Angioedema can occur at any time in patients taking Lotensin. If this occurs, seek immediate emergency help.

Symptomatic hypotension:

Lightheadedness should be reported to your doctor. If fainting occurs, Lotensin therapy should be discontinued until the prescribing doctor has been consulted.


Individuals on Lotensin thrapy should not use potassium supplements or salt substitutes containing potassium without consulting their prescribing doctor.


Any indication of infection (sore throat, fever) should be immediately reported to the prescribing doctor.

Drug Interactions

Potassium Supplements and Potassium-Sparing Diuretics: Use of potassium supplements and potassium-sparing diuretics during Lotensin therapy may affect potassium levels.

Lithium: Increased serum lithium and symptoms of lithium toxicity have been reported in patients receiving ACE inhibitors during lithium therapy.

Dual Blockade of the Renin-Angiotension System (RAS): Blood pressure, renal function and electrolytes should be monitored periodically in patients on Lotensin and other agents that affect the RAS due to increased risks of hypertension, hyperkalemia, and changes in renal function (including acute renal failure).

NSAID’s and Cox-2 selective agents: Administration of NSAID’s, including selective Cox-2 inhibitors, with ACE inhibitors may result in generally reversible loss of renal function and renal failure and these patients should be monitored periodically. The antihypertensive effect of benazepril and hydrochlorothiazide may be attenuated by NSAID’s.

Gold: Nitroid reactions (symptoms include facial flushing, nausea, vomiting and hypotension) have been reported rarely in patients on therapy with injectable gold (sodium aurothiomalate) and ACE inhibitor therapy.
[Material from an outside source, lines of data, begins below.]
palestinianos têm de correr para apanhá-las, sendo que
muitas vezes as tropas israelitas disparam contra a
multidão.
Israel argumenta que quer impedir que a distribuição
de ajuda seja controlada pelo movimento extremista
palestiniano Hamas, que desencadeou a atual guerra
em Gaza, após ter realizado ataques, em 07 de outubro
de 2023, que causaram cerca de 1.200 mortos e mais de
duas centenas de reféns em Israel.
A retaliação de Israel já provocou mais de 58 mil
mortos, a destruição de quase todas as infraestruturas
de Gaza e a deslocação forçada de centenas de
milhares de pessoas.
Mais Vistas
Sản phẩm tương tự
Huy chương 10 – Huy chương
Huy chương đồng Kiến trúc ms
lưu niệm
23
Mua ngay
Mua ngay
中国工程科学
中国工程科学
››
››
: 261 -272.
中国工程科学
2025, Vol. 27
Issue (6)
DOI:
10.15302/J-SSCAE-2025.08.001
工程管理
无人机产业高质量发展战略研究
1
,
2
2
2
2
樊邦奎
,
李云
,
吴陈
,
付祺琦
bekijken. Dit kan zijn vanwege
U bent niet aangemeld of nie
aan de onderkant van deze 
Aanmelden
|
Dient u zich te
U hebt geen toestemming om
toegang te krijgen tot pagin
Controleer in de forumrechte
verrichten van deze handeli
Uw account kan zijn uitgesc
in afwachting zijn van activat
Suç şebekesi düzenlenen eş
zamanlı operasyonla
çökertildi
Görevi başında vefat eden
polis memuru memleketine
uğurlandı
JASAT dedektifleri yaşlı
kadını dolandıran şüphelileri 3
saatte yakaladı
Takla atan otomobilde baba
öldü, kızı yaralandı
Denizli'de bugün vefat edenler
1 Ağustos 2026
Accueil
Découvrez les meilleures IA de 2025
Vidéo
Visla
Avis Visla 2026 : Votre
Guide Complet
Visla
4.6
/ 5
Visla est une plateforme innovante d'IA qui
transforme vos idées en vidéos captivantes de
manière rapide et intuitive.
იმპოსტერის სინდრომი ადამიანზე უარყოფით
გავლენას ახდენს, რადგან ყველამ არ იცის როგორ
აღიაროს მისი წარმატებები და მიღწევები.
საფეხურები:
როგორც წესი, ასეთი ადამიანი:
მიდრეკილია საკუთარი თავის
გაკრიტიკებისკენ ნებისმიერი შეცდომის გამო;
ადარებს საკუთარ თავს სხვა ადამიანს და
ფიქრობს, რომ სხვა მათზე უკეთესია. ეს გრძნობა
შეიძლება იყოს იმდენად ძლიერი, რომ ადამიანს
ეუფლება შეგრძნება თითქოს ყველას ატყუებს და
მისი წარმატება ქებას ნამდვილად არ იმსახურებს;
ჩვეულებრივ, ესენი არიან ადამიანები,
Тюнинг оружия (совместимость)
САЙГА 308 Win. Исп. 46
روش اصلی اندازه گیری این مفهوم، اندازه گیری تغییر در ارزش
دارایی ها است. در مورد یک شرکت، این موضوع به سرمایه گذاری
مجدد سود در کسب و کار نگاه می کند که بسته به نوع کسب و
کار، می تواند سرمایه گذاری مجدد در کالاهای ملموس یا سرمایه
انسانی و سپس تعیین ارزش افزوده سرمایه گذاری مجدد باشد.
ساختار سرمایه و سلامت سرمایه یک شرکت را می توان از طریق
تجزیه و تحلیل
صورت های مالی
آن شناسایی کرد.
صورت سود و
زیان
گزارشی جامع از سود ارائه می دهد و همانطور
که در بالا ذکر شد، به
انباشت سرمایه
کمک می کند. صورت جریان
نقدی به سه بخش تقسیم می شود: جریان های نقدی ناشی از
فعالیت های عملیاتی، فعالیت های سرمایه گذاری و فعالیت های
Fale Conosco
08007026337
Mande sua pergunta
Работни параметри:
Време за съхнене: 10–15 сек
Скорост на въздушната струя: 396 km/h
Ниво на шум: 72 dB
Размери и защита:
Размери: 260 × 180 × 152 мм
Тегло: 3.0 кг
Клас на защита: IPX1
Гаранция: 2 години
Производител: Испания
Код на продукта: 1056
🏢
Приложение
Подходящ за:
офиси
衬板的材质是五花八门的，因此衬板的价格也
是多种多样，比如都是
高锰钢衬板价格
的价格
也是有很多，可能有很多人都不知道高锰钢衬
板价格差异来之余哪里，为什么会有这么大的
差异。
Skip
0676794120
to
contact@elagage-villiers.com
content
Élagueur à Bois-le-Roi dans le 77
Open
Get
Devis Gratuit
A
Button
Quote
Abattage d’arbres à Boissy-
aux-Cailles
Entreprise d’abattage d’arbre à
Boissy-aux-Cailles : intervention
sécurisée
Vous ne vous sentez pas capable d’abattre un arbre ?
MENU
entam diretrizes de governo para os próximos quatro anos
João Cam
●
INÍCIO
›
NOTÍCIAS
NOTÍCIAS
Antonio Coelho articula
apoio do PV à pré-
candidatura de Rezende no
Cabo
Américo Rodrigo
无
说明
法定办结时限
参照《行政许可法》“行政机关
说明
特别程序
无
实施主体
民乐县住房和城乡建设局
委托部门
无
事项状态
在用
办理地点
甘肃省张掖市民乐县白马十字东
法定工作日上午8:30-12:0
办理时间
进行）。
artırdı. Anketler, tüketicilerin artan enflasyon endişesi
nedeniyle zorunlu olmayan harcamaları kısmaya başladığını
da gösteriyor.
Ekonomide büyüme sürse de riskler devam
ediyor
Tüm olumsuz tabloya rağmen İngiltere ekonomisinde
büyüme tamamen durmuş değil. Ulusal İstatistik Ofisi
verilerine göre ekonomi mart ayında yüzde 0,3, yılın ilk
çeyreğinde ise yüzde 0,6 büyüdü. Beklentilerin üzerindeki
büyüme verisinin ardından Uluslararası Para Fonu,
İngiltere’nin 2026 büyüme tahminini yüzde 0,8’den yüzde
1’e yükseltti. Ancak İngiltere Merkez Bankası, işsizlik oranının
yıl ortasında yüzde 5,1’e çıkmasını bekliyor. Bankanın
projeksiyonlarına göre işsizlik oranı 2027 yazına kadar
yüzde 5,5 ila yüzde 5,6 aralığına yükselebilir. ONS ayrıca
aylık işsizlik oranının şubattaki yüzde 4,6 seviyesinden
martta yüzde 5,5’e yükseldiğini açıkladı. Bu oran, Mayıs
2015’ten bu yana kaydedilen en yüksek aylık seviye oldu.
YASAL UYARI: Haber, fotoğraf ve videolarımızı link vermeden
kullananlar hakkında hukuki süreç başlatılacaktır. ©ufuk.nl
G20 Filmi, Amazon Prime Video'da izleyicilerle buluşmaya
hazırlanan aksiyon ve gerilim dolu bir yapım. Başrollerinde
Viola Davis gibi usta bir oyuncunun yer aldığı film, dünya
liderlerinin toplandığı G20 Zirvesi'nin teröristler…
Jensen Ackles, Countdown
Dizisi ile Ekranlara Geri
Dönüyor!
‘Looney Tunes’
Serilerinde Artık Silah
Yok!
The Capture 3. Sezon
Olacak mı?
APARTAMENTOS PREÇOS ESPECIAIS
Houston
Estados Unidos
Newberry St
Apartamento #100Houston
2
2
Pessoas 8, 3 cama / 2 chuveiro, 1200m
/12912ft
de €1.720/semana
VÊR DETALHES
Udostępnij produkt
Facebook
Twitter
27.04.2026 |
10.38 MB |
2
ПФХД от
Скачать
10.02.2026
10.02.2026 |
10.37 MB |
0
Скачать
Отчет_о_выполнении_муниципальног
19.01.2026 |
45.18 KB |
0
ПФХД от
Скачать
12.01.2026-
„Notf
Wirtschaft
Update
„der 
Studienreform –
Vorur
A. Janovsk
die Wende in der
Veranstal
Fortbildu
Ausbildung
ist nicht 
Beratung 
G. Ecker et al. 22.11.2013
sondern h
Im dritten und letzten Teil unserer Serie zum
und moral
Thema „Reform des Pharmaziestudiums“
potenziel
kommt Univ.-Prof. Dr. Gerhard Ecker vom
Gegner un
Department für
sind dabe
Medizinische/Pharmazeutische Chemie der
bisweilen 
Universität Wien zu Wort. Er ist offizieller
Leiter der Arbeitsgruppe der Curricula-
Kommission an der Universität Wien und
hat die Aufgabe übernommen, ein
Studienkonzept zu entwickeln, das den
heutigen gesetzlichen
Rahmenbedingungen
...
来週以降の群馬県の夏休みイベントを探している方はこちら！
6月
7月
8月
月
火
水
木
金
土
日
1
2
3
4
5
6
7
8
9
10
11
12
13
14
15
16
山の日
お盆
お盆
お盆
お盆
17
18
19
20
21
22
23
Anti-diabetic Therapy: In rare cases, diabetic individuals taking Lotensin with insulin or anti-diabetic medications may develop hypoglycemia and should be monitored.

Use in Special Populations

Nursing Mothers:

Because of the unknown effects of benazepril in infants, a decision should be made whether to discontinue nursing the infant, or to discontinue Lotensin, taking into account the benefit/risk of using the drug to the mother.

Geriatric Use:

A limited amount of data suggests that it may be useful to monitor kidney function in elderly patients.

Pediatric Use:

Lotensin is approved for pediatric patients 7 to 16 years of age. Lotensin is generally well-tolerated and adverse effects are similar to those in adults. Lotensin is not recommended for patients less than 6 years of age.

Adverse Reactions

The most common reasons for discontinuation of therapy with Lotensin were headache, dizziness, sleepiness, postural dizziness. The reported side effects were generally mild and transient, and there was no relationship between side effects and age, sex, race, or duration of therapy.